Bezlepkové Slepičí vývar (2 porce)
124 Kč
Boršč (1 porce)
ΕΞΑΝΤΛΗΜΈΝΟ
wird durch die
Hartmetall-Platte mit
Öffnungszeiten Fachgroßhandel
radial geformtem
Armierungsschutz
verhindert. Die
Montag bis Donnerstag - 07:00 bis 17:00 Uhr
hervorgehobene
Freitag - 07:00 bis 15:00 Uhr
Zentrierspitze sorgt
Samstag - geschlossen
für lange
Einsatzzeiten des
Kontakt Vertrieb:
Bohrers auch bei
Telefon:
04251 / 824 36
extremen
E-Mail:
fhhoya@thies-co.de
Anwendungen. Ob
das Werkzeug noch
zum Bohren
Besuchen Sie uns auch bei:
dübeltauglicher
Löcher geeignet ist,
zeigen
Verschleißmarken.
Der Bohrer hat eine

##############################

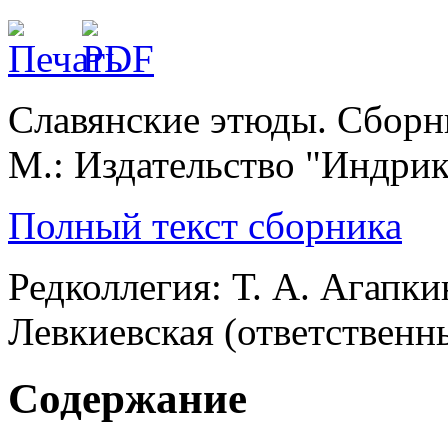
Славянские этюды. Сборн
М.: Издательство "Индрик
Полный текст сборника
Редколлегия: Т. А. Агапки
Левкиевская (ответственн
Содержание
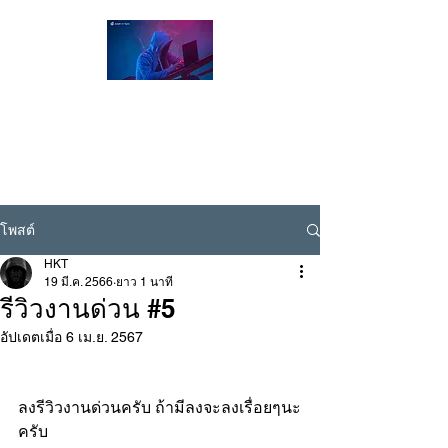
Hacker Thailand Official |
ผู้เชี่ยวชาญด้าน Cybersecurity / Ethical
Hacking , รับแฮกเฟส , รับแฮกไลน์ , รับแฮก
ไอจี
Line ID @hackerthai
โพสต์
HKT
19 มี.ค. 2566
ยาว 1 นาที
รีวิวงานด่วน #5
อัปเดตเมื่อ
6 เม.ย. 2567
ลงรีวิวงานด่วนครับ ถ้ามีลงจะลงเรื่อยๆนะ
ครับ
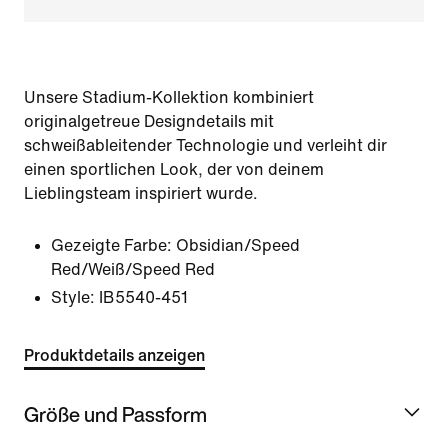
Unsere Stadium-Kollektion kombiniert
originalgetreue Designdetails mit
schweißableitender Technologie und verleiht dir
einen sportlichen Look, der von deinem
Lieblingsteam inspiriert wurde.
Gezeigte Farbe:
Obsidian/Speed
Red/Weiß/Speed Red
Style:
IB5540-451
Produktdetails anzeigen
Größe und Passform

##############################

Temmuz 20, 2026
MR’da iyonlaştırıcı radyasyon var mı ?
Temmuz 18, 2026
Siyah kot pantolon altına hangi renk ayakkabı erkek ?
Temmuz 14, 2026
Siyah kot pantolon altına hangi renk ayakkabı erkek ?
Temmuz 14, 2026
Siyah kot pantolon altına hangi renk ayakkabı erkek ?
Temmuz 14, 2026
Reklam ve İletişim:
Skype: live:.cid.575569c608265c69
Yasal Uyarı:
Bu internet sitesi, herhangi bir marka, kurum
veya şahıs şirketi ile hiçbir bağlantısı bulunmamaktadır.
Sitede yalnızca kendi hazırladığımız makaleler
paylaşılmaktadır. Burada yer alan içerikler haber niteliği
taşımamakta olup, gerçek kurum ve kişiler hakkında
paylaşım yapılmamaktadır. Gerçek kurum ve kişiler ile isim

##############################

## Exercise objective
If a line of the material contains the word "auch", pick it out and copy it.

## Solution
Bohrers auch bei
Besuchen Sie uns auch bei:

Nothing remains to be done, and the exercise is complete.